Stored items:
+ + + + +
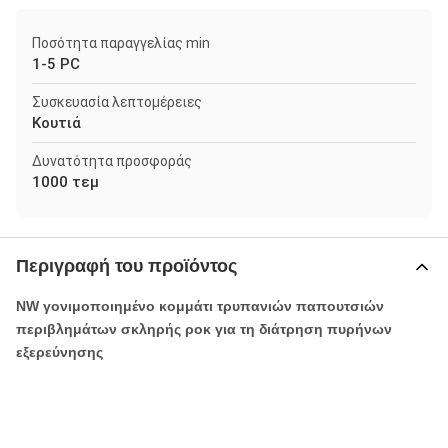
Ποσότητα παραγγελίας min
1-5 PC
Συσκευασία λεπτομέρειες
Κουτιά
Δυνατότητα προσφοράς
1000 τεμ
Περιγραφή του προϊόντος
NW γονιμοποιημένο κομμάτι τρυπανιών παπουτσιών
περιβλημάτων σκληρής ροκ για τη διάτρηση πυρήνων
εξερεύνησης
+ + + + +
Aim of the task:
Could you copy out every record exactly, minus the pictures?

Task answer:
Ποσότητα παραγγελίας min
1-5 PC
Συσκευασία λεπτομέρειες
Κουτιά
Δυνατότητα προσφοράς
1000 τεμ
Περιγραφή του προϊόντος
NW γονιμοποιημένο κομμάτι τρυπανιών παπουτσιών
περιβλημάτων σκληρής ροκ για τη διάτρηση πυρήνων
εξερεύνησης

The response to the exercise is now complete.